**What to do:**
Return the data below exactly, but only from the line containing "Lupe. So werden" through the line containing "bei der Herstellung", with both of those lines included.
=-=-=-=-=
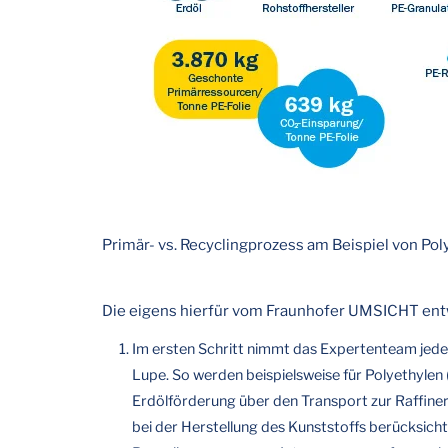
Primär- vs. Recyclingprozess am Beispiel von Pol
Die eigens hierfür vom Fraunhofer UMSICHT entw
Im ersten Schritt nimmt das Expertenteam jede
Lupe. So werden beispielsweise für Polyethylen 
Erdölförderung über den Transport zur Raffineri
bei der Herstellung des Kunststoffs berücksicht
=-=-=-=-=
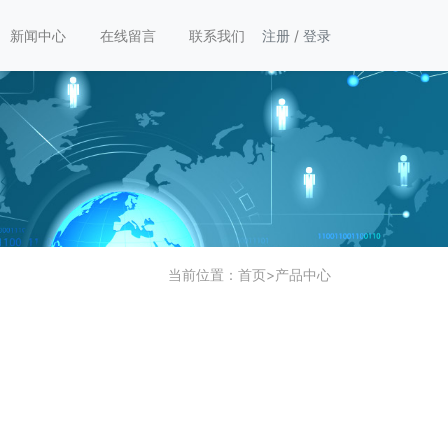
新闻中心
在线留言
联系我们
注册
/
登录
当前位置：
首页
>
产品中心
=-=-=-=-=
**Exercise solution:**
Lupe. So werden beispielsweise für Polyethylen 
Erdölförderung über den Transport zur Raffineri
bei der Herstellung des Kunststoffs berücksicht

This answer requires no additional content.